Уезжая в дальний путь, даме могли поднести фарфорового
амура-кузнеца, кующего воедино два раскаленных сердца. Куда уж более прозрачная
и типичная для «галантного века» амурная аллегория!
Характерные подарки «в память даты» — две чашечки с
дарственными надписями. Обе — к первому дню рождения сына, наследника рода.
Надписи, красивой готической вязью, на немецком. Да и правда, истинно немецкой
чувствительностью конца XVIII века проникнуты тексты, обрамленные незабудками:
«В знак любви преподнесена эта красивая чашечка нашему любимцу. Да будет он
вечным источником радости для отца и счастья для матери». И другой текст:
«Сегодня у нас счастливый день. Нашему любимцу исполнился первый год жизни. Да
будет его жизнь долгой, а деяния добрыми».
Пожалуй, на этом и пора закончить разговор о багателях-подарках
XVIII века и перейти к веку XIX, имеющему свои особенности. Но прежде, — как не
напомнить еще раз, что все эти подарочные «никчемушки» вовсе не звались
сувенирами. И даже на то не претендовали. Ни одна из них не призывает крупным
текстом к доброй памяти, вечной памяти, к трепетной памяти. Напомнят багатели о
дарителе — хорошо, не напомнят — что поделаешь. Истинно «комбинированный» подход
к чувствам, вполне характерный для XVIII века. Очень сдержанный, очень холодный
век, лукаво прячущий свою рассудочность под видимым легкомыслием и видимой
занятостью сугубо любовными утехами!
Начало века XIX проходит под знаком метаний, странствий и
романтических бурь.
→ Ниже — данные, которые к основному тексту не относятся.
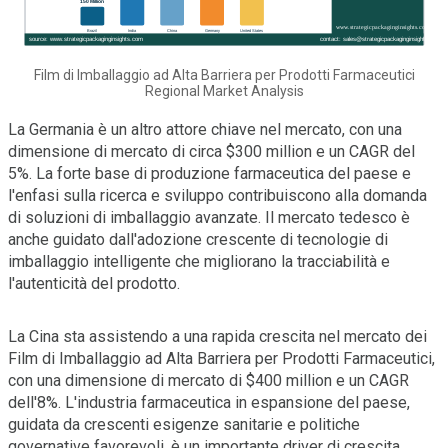
Film di Imballaggio ad Alta Barriera per Prodotti Farmaceutici
Regional Market Analysis
La Germania è un altro attore chiave nel mercato, con una
dimensione di mercato di circa $300 million e un CAGR del
5%. La forte base di produzione farmaceutica del paese e
l'enfasi sulla ricerca e sviluppo contribuiscono alla domanda
di soluzioni di imballaggio avanzate. Il mercato tedesco è
anche guidato dall'adozione crescente di tecnologie di
imballaggio intelligente che migliorano la tracciabilità e
l'autenticità del prodotto.
La Cina sta assistendo a una rapida crescita nel mercato dei
Film di Imballaggio ad Alta Barriera per Prodotti Farmaceutici,
con una dimensione di mercato di $400 million e un CAGR
dell'8%. L'industria farmaceutica in espansione del paese,
guidata da crescenti esigenze sanitarie e politiche
governative favorevoli, è un importante driver di crescita.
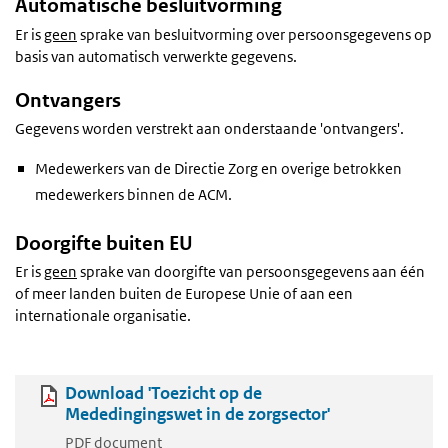
Automatische besluitvorming
Er is
geen
sprake van besluitvorming over persoonsgegevens op
basis van automatisch verwerkte gegevens.
Ontvangers
Gegevens worden verstrekt aan onderstaande 'ontvangers'.
Medewerkers van de Directie Zorg en overige betrokken
medewerkers binnen de ACM.
Doorgifte buiten EU
Er is
geen
sprake van doorgifte van persoonsgegevens aan één
of meer landen buiten de Europese Unie of aan een
internationale organisatie.
Download 'Toezicht op de
Mededingingswet in de zorgsector'
PDF document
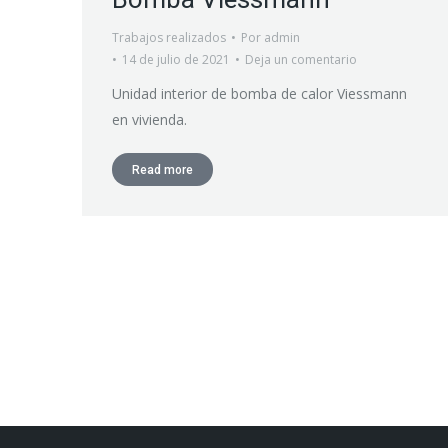
Trabajos realizados
Por
admin
14 de julio de 2021
Deja un comentario
Unidad interior de bomba de calor Viessmann
en vivienda.
Read more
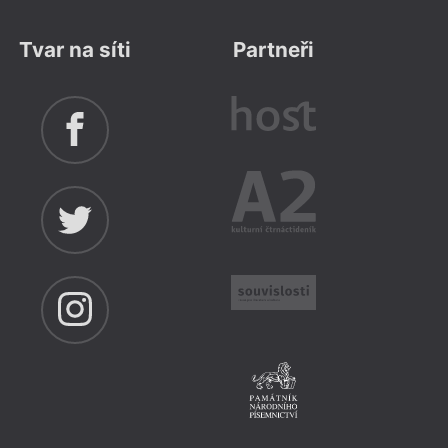
Tvar na síti
Partneři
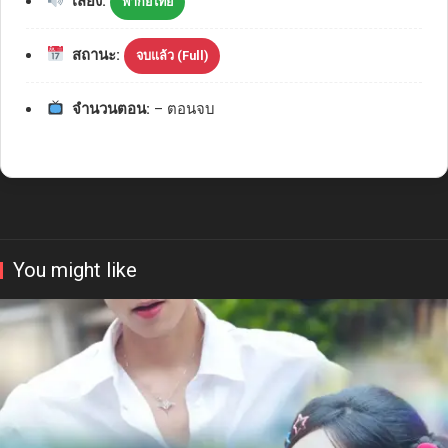
เสียง:
พากย์ไทย
สถานะ:
จบแล้ว (Full)
จำนวนตอน:
– ตอนจบ
You might like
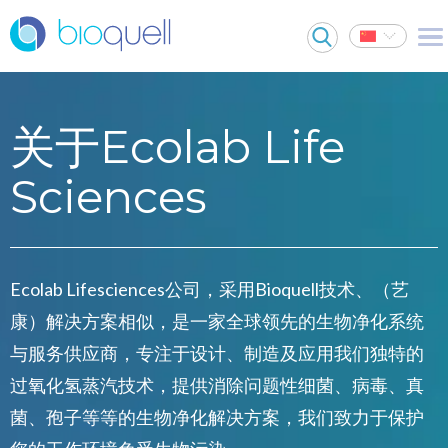
关于Ecolab Life
Sciences
Ecolab Lifesciences公司，采用Bioquell技术、（艺
康）解决方案相似，是一家全球领先的生物净化系统
与服务供应商，专注于设计、制造及应用我们独特的
过氧化氢蒸汽技术，提供消除问题性细菌、病毒、真
菌、孢子等等的生物净化解决方案，我们致力于保护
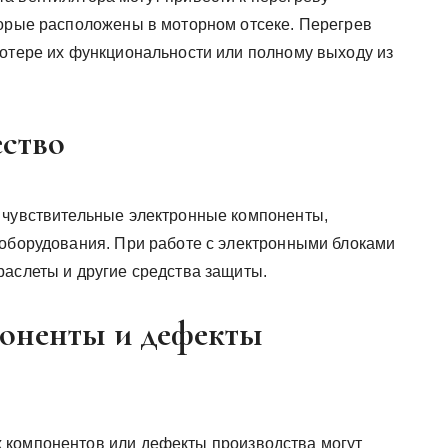
торые расположены в моторном отсеке. Перегрев
потере их функциональности или полному выходу из
ество
 чувствительные электронные компоненты,
 оборудования. При работе с электронными блоками
раслеты и другие средства защиты.
поненты и дефекты
 компонентов или дефекты производства могут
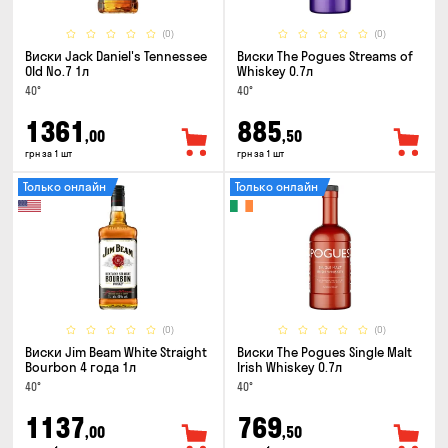
(0)
(0)
Виски Jack Daniel's Tennessee
Виски The Pogues Streams of
Old No.7 1л
Whiskey 0.7л
40°
40°
1361
885
,00
,50
грн за 1 шт
грн за 1 шт
Только онлайн
Только онлайн
(0)
(0)
Виски Jim Beam White Straight
Виски The Pogues Single Malt
Bourbon 4 года 1л
Irish Whiskey 0.7л
40°
40°
1137
769
,00
,50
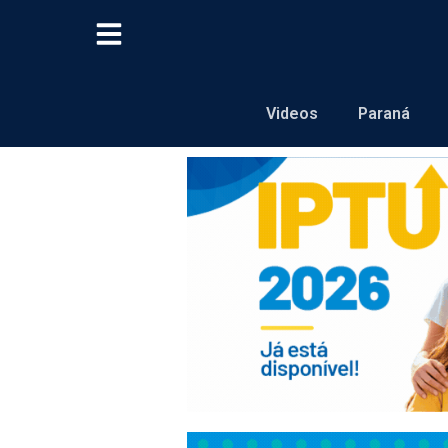
Videos
Paraná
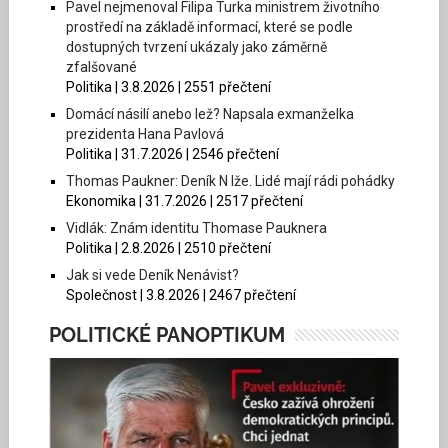
Pavel nejmenoval Filipa Turka ministrem životního
prostředí na základě informací, které se podle
dostupných tvrzení ukázaly jako záměrně
zfalšované
Politika | 3.8.2026 | 2551 přečtení
Domácí násilí anebo lež? Napsala exmanželka
prezidenta Hana Pavlová
Politika | 31.7.2026 | 2546 přečtení
Thomas Paukner: Deník N lže. Lidé mají rádi pohádky
Ekonomika | 31.7.2026 | 2517 přečtení
Vidlák: Znám identitu Thomase Pauknera
Politika | 2.8.2026 | 2510 přečtení
Jak si vede Deník Nenávist?
Společnost | 3.8.2026 | 2467 přečtení
POLITICKÉ PANOPTIKUM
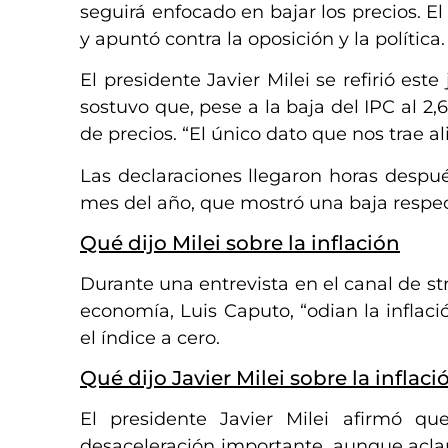
seguirá enfocado en bajar los precios. 
y apuntó contra la oposición y la política.
El presidente Javier Milei se refirió este
sostuvo que, pese a la baja del IPC al 2
de precios. “El único dato que nos trae al
Las declaraciones llegaron horas después
mes del año, que mostró una baja respec
Qué dijo Milei sobre la inflación
Durante una entrevista en el canal de s
economía, Luis Caputo, “odian la inflaci
el índice a cero.
Qué dijo Javier Milei sobre la inflaci
El presidente Javier Milei afirmó qu
desaceleración importante, aunque acla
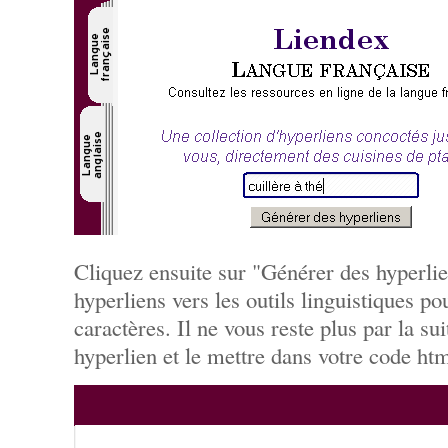
Cliquez ensuite sur "Générer des hyperlie
hyperliens vers les outils linguistiques po
caractères. Il ne vous reste plus par la sui
hyperlien et le mettre dans votre code htm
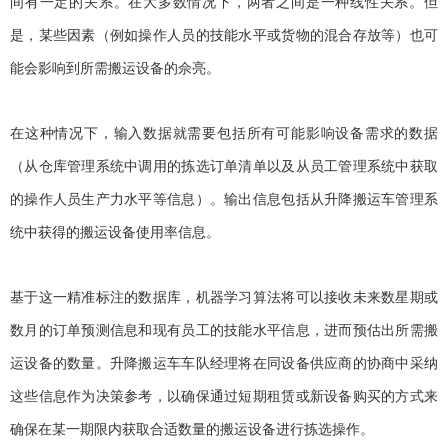
间有一定的关系。在大多数情况下，两者之间是一种线性关系。但
是，某些因素（例如操作人员的技能水平或货物的混合存放等）也可
能会影响到所需搬运设备的佘亮。
在这种情况下，输入数据就需要包括所有可能影响设备需求的数据
（从仓库管理系统中调用的拣选订单清单以及从员工管理系统中获取
的操作人员生产力水平等信息）。输出信息包括从升降搬运车管理系
统中获得的搬运设备使用率信息。
基于这一精准标注的数据库，机器学习算法将可以接收未来数星期或
数月的订单预测信息和现有员工的技能水平信息，进而预估出所需搬
运设备的数量。升降搬运车车队经理将在同设备供应商的协商中采纳
这些信息作为决策参考，以确保通过短期租赁或新设备购买的方式来
确保在某一期限内获取合适数量的搬运设备进行拣选操作。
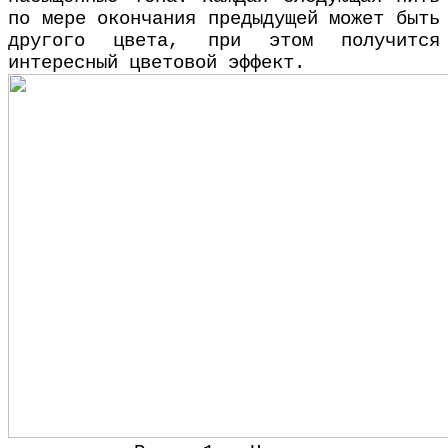
по мере окончания предыдущей может быть
другого цвета, при этом получится
интересный цветовой эффект.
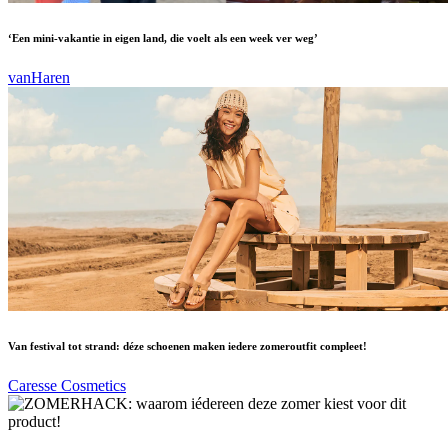
‘Een mini-vakantie in eigen land, die voelt als een week ver weg’
vanHaren
Van festival tot strand: déze schoenen maken iedere zomeroutfit compleet!
Caresse Cosmetics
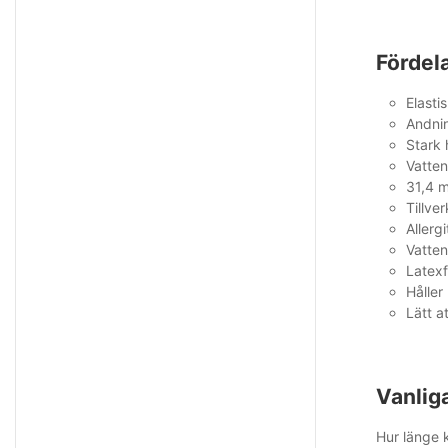
Fördel
Elasti
Andni
Stark 
Vatten
31,4 m
Tillve
Allerg
Vatten
Latexf
Håller
Lätt a
Vanlig
Hur länge k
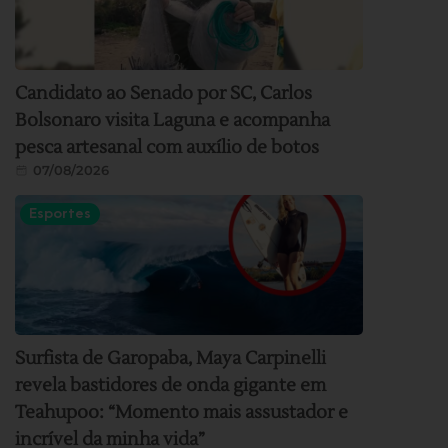
Candidato ao Senado por SC, Carlos
Bolsonaro visita Laguna e acompanha
pesca artesanal com auxílio de botos
07/08/2026
Esportes
Surfista de Garopaba, Maya Carpinelli
revela bastidores de onda gigante em
Teahupoo: “Momento mais assustador e
incrível da minha vida”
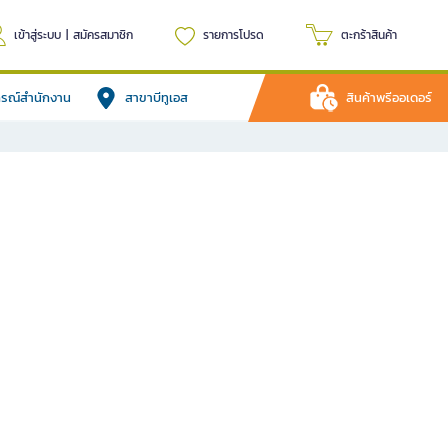
เข้าสู่ระบบ
|
สมัครสมาชิก
รายการโปรด
ตะกร้าสินค้า
ปกรณ์สำนักงาน
สาขาบีทูเอส
สินค้าพรีออเดอร์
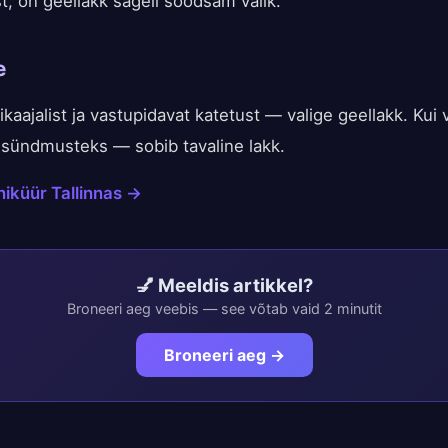
t, on geellakk sageli soodsam valik.
e
ikaajalist ja vastupidavat katetust — valige geellakk. Kui v
isündmusteks — sobib tavaline lakk.
iküür Tallinnas →
💅 Meeldis artikkel?
Broneeri aeg veebis — see võtab vaid 2 minutit
Broneeri aeg →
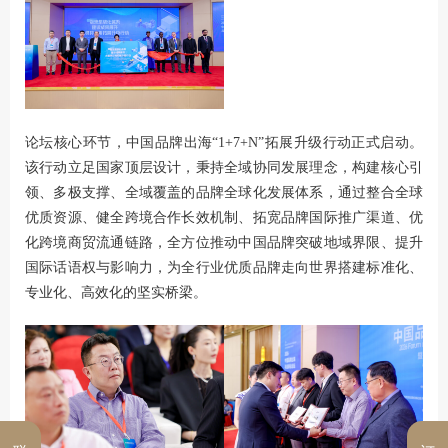
论坛核心环节，中国品牌出海“1+7+N”拓展升级行动正式启动。
该行动立足国家顶层设计，秉持全域协同发展理念，构建核心引
领、多极支撑、全域覆盖的品牌全球化发展体系，通过整合全球
优质资源、健全跨境合作长效机制、拓宽品牌国际推广渠道、优
化跨境商贸流通链路，全方位推动中国品牌突破地域界限、提升
国际话语权与影响力，为全行业优质品牌走向世界搭建标准化、
专业化、高效化的坚实桥梁。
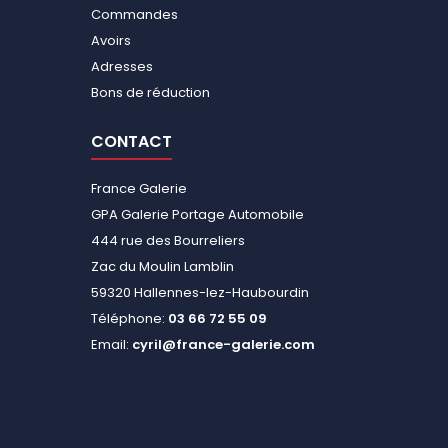
Commandes
Avoirs
Adresses
Bons de réduction
CONTACT
France Galerie
GPA Galerie Portage Automobile
444 rue des Bourreliers
Zac du Moulin Lamblin
59320 Hallennes-lez-Haubourdin
Téléphone:
03 66 72 55 09
Email:
cyril@france-galerie.com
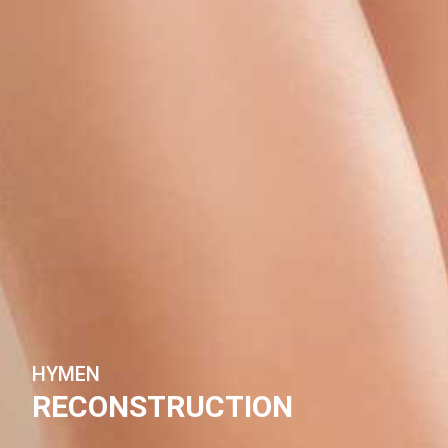
HYMEN
RECONSTRUCTION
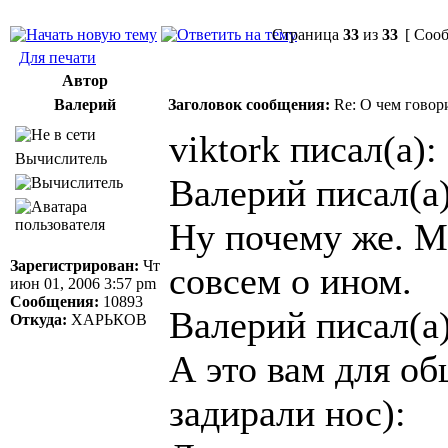
Страница
33
из
33
[ Сооб
Для печати
Автор
Валерий
Заголовок сообщения:
Re: О чем говор
viktork писал(а):
Вычислитель
Валерий писал(а)
Ну почему же. М
Зарегистрирован:
Чт
совсем о ином.
июн 01, 2006 3:57 pm
Сообщения:
10893
Валерий писал(а)
Откуда:
ХАРЬКОВ
А это вам для об
задирали нос):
Из дальних стран привозят диковинные атласно-розовые
раковины и водружают на видное место в гостиной. В семье, откуда наши раковины
попали к нам, было несколько неуемных путешественников. Один из них велел
изготовить для своей невесты подсвечник из раковины «Гульдфордия», которую
привез из Японии. Другая раковина «Мурекс» привезена была от берегов
Индонезии.
Из путешествий по Северным широтам привезен моржовый клык. Без
всякой обработки, просто клык. Местная диковина.
Из путешествий по Памиру привезен медальон с бабочкой,
покоящейся на коконе, похожем на шелковистый локон маркизы. Само название
бабочки — как сказка. Зовется она «Бархатница-сатир». Так называлась она, когда
была привезена в подарок даме. В начале XX века она получила дополнительное
название «Бабочка Альфераки», по имени досконально изучавшего ее русского
энтомолога. Не удивляйтесь, что подарок даме в первые годы XIX века носил такой…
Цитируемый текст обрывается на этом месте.